Het leek wel een droom.

Ze liep door de vooringang en verder door de lobby naar de beveiligingspoort. De dienstdoende bewaker vond haar naam op een bezoekerslijst en gaf haar een identificatiekaartje met een klip. Hij vertelde haar dat ze met de lift drie verdiepingen omlaag moest, naar een kleine hoorzaal.

Toen Riley de hoorzaal had gevonden en naar binnen ging, werd haar een pakketje regels, regelementen en informatie aangereikt dat ze later moest lezen. Ze ging zitten temidden van twintig andere stagiaires die allemaal van rond haar leeftijd leken te zijn. Ze wist dat sommige, net als zij, pas afgestudeerd waren; andere waren bachelorstudenten die in de herfst naar de universiteit zouden terugkeren.
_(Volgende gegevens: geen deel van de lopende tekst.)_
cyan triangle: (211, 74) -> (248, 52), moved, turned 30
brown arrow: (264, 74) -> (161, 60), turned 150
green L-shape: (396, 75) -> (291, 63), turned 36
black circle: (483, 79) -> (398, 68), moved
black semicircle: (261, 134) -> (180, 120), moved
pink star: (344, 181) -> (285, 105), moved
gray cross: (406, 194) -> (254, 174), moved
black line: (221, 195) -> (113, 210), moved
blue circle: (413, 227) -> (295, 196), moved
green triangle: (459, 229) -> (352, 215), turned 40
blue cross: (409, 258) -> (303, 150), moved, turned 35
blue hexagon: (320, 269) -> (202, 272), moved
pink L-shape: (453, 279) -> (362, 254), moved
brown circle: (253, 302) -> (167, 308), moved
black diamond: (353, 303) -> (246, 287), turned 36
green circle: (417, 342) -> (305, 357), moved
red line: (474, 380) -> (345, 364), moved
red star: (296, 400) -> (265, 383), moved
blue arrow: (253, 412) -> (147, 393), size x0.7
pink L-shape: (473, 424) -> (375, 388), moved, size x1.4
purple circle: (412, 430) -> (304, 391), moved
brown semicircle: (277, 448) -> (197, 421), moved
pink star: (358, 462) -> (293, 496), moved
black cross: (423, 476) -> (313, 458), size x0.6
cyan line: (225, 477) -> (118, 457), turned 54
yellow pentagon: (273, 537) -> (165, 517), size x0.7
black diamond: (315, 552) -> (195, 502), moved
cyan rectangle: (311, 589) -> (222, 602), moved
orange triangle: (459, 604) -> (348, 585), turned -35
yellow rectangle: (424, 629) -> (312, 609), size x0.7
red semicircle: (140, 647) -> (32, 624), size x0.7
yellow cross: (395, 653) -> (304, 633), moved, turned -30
De meeste stagiaires waren mannen, en allemaal goedgekleed. Ze voelde zich een beetje onzeker over haar eigen pak, dat ze in een tweedehandswinkel in Lanton had gekocht. Het was de beste zakelijke outfit die ze had, en ze hoopte maar dat ze er professioneel genoeg uitzag.

Al gauw kwam een nette man van middelbare leeftijd voor de stagiaires staan.

Hij zei, “Ik ben Assistent-Directeur Marion Connor, en ik heb de leiding over de FBI Honors Internship Summer Program. Ieder van jullie mag er wel trots op zijn dat je hier vandaag bent. Jullie zijn een hele exclusieve en uitzonderlijke groep, geselecteerd uit duizenden aanmeldingen…”

Riley slikte hard terwijl hij zijn felicitaties aan de groep vervolgde.

Duizenden aanmeldingen!

Wat vreemd leek dat. Eerlijk gezegd had zijzelf zich helemaal niet aangemeld. Ze was simpelweg voor het programma verkozen zodra ze de universiteit verliet.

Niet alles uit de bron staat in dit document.